Campus Climate Surveys
Graduate Student Campus Climate Surverys
To understand the impact of campus climate on recruitment and retention, Texas A&M's 2010 University Diversity Plan calls for academic and support units to explore data from student, faculty, and staff campus climate surveys. The Graduate and Professional School facilitates the Campus Climate Study of the graduate and professional student community.
Spring 2021 Survey
Spring 2016 Survery
In the spring of 2016, the Texas A&M Office of Graduate and Professional Studies partnered with the Graduate Student Campus Climate Guiding Committee to facilitate the second assessment of university-wide graduate student campus climate. All master’s and doctoral students (College Station campus) were invited to take the survey and a total of 1,532 (12%) of enrolled graduate students responded.

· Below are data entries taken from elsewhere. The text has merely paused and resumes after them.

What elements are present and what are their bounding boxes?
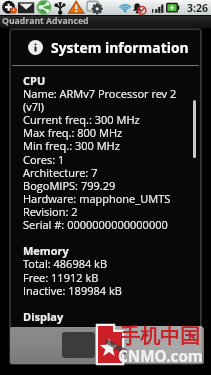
staticText: Total: 486984 kB <box>23 256 108 271</box>
staticText: System information <box>51 38 189 57</box>
staticText: Quadrant Advanced <box>2 15 89 27</box>
staticText: Inactive: 189984 kB <box>23 283 122 298</box>
staticText: Serial #: 0000000000000000 <box>23 217 168 232</box>
staticText: Revision: 2 <box>23 204 78 219</box>
staticText: Free: 11912 kB <box>23 270 99 285</box>
staticText: Memory <box>23 243 69 258</box>
staticText: (v7l) <box>23 99 45 114</box>
staticText: Cores: 1 <box>23 152 65 167</box>
staticText: BogoMIPS: 799.29 <box>23 178 116 193</box>
staticText: Display <box>23 309 64 324</box>
staticText: CPU <box>23 73 46 88</box>
button[interactable] <box>10 327 204 364</box>
staticText: Current freq.: 300 MHz <box>23 112 140 127</box>
staticText: 3:26 <box>187 1 208 15</box>
staticText: 手机中国 <box>120 324 200 349</box>
button[interactable]: Quadrant Advanced <box>0 16 211 28</box>
other: Information <box>28 40 43 55</box>
staticText: Hardware: mapphone_UMTS <box>23 191 171 206</box>
staticText: Min freq.: 300 MHz <box>23 138 120 153</box>
staticText: CNMO.com <box>118 346 203 367</box>
staticText: Architecture: 7 <box>23 165 98 180</box>
staticText: Max freq.: 800 MHz <box>23 125 123 140</box>
staticText: Name: ARMv7 Processor rev 2 <box>23 86 177 101</box>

The 2016 survey results helped identify strengths and challenges related to graduate student campus climate, including:
- Continue to promote a visible institutional commitment to and valuing of diversity.
- Continue efforts to track data to assess institutional commitment at all levels, from the top levels of administration to faculty, staff and all students.

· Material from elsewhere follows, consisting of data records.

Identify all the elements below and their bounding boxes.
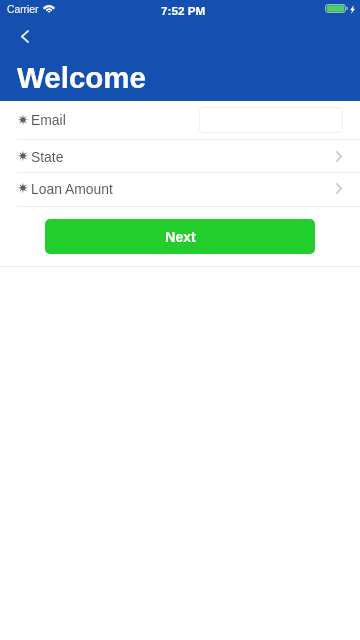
staticText: ✷ <box>17 112 29 129</box>
staticText: Welcome <box>17 61 146 94</box>
staticText: ✷ <box>17 148 29 165</box>
button[interactable]: ✷ <box>0 140 360 172</box>
staticText: Next <box>165 229 196 245</box>
button[interactable]: Next <box>45 219 315 254</box>
staticText: ✷ <box>17 180 29 197</box>
staticText: Loan Amount <box>31 181 113 197</box>
button[interactable]: Back <box>4 20 44 52</box>
staticText: State <box>31 149 64 165</box>
staticText: 7:52 PM <box>161 4 206 17</box>
staticText: Carrier <box>7 4 39 16</box>
button[interactable]: ✷ <box>0 101 360 139</box>
button[interactable]: ✷ <box>0 173 360 206</box>
staticText: Email <box>31 112 66 128</box>
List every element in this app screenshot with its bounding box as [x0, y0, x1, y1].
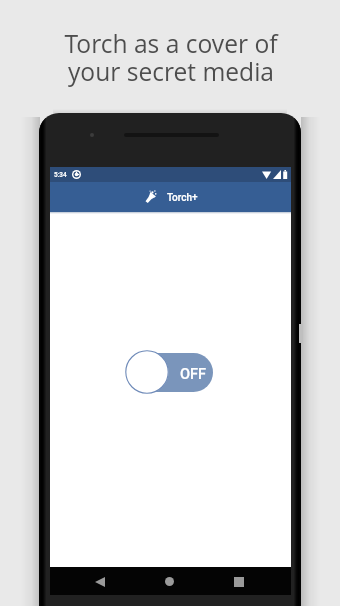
staticText: 5:34 — [54, 171, 67, 179]
button[interactable]: Back — [86, 568, 113, 595]
staticText: OFF — [180, 365, 207, 382]
button[interactable]: Home — [156, 568, 183, 595]
staticText: Torch as a cover of your secret media — [64, 27, 278, 88]
button[interactable]: Recent apps — [225, 568, 252, 595]
staticText: Torch+ — [167, 192, 198, 204]
button[interactable]: Torch off — [125, 350, 213, 394]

- Increase cross-cultural activities and programming to educate faculty, staff, graduate and undergraduate students about differences, help individuals understand the value of diversity, foster respectful intercommunication and dialogue, and encourage higher and deeper levels of interaction.
- Enhance efforts to increase enrollment of graduate students and faculty from historically underrepresented groups.
- Heighten collaborations with the B/CS community to decrease occurrences of inappropriate behaviors
The 2016 survey also revealed additional areas to prioritize, including:
- Climate issues at the university level
- A healthy climate for academic pursuit
- Pregnancy and parenting accommodations
Overall, the results of the campus climate study were positive. 93% of respondents were glad to have attended Texas A&M University. 74% of respondents agreed that graduate students are committed to diversity. Yet areas for improvement exist. A little more than half (56%) of respondents agreed that their academic department is committed to diversity. And 30% of respondents experienced inappropriate behavior or acts of incivility.
Texas A&M will continue making strides toward the ideal. With the lasting commitment of the entire campus community, Texas A&M will succeed in attaining an optimal campus climate welcoming and respectful to all.
SPRING 2012 SURVEY
In the spring of 2012, the Texas A&M Office of Graduate and Professional Studies partnered with the Graduate Student Campus Climate Guiding Committee to facilitate the first assessment of university-wide graduate student campus climate. All master’s and doctoral students (College Station campus) were invited to take the survey, and a total of 1,410 (15.5%) students responded.
The survey results helped identify both strengths and challenges related to graduate student campus climate, including four issues that were considered high priority:
- Overall campus climate for underrepresented graduate students
- Institutional commitment to and perceived value of diversity
- Instances of incivility and inappropriate behavior, and
- Quality of life concerns
These issues were studied in-depth and recommendations were made for improvement, with input from various graduate student groups across campus.
Overall, results of the campus climate study were positive, with 74% agreed they felt prepared for the future career, 75% reporting that they were satisfied with their academic department, and 81% agreed that they were glad to have attended Texas A&M. Re-assessments will be made every three years, to ensure that recommendations and policy changes will have the desired results. Though the current survey makes strides towards the ideal, only with the lasting commitment of the entire campus community will Texas A&M succeed in attaining an optimal campus climate welcoming and respectful to all.